En 2006, elle coordonne une campagne visant à obtenir le soutien du Parti socialiste (PS) sur l’égalité des droits des LGBT et, notamment, sur le mariage pour tous. Face à l’imprécision des réponses obtenues, elle propose d’occuper les locaux de la rue de Solférino, ce qui permet à Act Up d’obtenir l’adhésion publique de François Hollande au mariage pour tous. En 2008, le poste de coordination des questions internationales se libère et lui est proposé. Pauline Londeix devient alors salariée de l’association et se forme aux questions d’accès aux médicaments.

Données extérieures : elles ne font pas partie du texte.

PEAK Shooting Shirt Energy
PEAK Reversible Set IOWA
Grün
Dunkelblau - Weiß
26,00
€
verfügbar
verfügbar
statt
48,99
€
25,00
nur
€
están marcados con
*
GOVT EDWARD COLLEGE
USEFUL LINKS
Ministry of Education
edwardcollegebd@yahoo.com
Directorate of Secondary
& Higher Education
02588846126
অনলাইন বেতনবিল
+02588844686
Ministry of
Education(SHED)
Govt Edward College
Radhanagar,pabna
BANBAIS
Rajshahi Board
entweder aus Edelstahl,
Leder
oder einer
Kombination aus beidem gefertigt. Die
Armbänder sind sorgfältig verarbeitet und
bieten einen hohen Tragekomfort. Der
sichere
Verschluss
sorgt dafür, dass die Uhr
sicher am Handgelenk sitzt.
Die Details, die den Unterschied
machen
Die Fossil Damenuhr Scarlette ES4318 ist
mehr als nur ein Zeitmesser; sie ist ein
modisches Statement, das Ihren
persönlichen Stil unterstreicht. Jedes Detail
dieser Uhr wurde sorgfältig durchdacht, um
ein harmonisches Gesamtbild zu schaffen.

C’est à cette époque qu’au sein du monde de la lutte contre le sida elle rencontre Françoise Barré-Sinoussi, avec laquelle elle se lie d’amitié. « Chaque fois qu’elle me proposait de boire un café dans son bureau, je me disais que cela allait durer vingt minutes et, chaque fois, nous discutions trois ou quatre heures », se souvient Pauline Londeix. Lors de ses séjours en Afrique du Nord, au Moyen-Orient et en Asie du Sud-Est, elle découvre aussi les problématiques des pays où manquent des leviers essentiels pour l’accès aux médicaments, comme le savoir-faire pour la production ou l’accès aux matières premières. « J’ai eu l’impression que les activistes thaïlandais, indiens ou marocains faisaient très bien le travail que je voulais mener, et je voulais y prendre part. J’avais aussi l’impression qu’on était complètement inaudibles quand on parlait du prix et de l’accès aux médicaments en France »,insiste t-elle.

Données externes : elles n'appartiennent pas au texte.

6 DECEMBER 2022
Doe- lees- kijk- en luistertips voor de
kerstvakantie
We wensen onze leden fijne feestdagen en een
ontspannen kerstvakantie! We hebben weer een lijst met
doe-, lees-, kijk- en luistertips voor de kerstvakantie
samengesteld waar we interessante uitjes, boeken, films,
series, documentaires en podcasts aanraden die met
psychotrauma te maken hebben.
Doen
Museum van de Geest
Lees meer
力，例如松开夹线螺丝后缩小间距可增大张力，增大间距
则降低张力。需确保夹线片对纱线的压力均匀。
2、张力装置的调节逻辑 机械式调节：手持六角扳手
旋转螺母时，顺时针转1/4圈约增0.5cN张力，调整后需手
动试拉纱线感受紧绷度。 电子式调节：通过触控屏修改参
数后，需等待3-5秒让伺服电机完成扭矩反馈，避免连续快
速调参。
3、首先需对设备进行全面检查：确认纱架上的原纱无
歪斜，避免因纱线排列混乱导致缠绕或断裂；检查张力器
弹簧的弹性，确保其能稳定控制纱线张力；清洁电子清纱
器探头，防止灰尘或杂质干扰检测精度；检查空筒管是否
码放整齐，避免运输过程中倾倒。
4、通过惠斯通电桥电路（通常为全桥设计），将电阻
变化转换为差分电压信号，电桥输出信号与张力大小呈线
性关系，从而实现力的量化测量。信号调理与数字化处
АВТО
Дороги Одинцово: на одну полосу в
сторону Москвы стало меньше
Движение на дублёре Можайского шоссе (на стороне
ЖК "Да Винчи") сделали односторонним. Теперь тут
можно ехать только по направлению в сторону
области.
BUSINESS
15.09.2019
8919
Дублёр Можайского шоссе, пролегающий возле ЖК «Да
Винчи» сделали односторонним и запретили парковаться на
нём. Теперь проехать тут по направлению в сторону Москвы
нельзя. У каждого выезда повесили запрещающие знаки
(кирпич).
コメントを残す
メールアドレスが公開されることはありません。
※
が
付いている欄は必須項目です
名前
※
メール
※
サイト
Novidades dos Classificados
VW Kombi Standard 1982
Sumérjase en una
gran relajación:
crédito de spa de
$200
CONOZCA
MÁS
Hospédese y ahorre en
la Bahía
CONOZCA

En 2012, elle quitte Act Up et devient consultante pour diverses ONG et associations de patients au Maroc et en Thaïlande, elle s’initie alors au montage de dossiers d’opposition aux brevets avec l’avocate argentine Lorena Di Giano ainsi qu’avec Marcela Fogaça Vieira, qu’elle rejoint au Brésil en 2015. A cette époque, les militants de l’accès aux médicaments, dont ceux du TAG, d’I-MAK, à New York, et de l’Asia Pacific Network of People Living with HIV, à Bangkok, s’allient pour anticiper l’arrivée de nouveaux traitements contre l’hépatite C et pour dévoiler la stratégie de commercialisation, par l’américain Gilead Sciences, d’un traitement révolutionnaire, le sofosbuvir.

La bataille contre Sanofi

Pauline Londeix monte au créneau en France et dénonce son coût prohibitif dans un rapport rédigé pour Médecins du monde en 2014, révélant les problématiques de l’accès aux médicaments dans les pays du Nord. Elle s’inspire aussi d’une méthode développée par I-MAK, mêlant analyses pharmacologiques et juridiques, pour dénoncer en 2019, avec le TAG, les dépôts abusifs de brevets par Sanofi sur un médicament-phare de la lutte contre la tuberculose, la rifapentine. Ensemble, ils contraignent la firme à la rétractation, puis sa lutte se poursuit à l’OMS, où elle force la France, aux côtés d’ONG dont Médecins sans frontières, à se positionner en faveur d’une résolution en discussion sur la transparence des prix des médicaments. Elle crée dans la foulée Otmeds, avec Jérôme Martin. « Elle a une capacité à prendre du recul et à analyser les rapports de force afin d’évaluer l’impact de nos actions de manière à toujours les réajuster », admire celui-ci.

Son combat paie et, en octobre 2020, Rémi Salomon, président de la commission médicale d’établissement de l’AP-HP, la recommande au conseil consultatif sur le coronavirus de la Ville de Paris, tandis que le député François Ruffin l’imagine en ministre de la santé.

Cette reconnaissance n’entame pourtant pas l’intégrité de Pauline Londeix. Elle veille aux valeurs qu’elle incarne et puise sa force dans le Cantal, dont son père était originaire. « Quand je me connecte à la nature, j’éprouve de l’humilité et je me rends compte à quel point la vie est fragile. Quand on travaille sur des questions politiques et qu’on côtoie les sphères de pouvoir, c’est important de se rappeler que la vie, ce n’est pas ça. La politique, c’est vital pour moi, mais c’est dérisoire par rapport à notre condition humaine »,conclut-elle.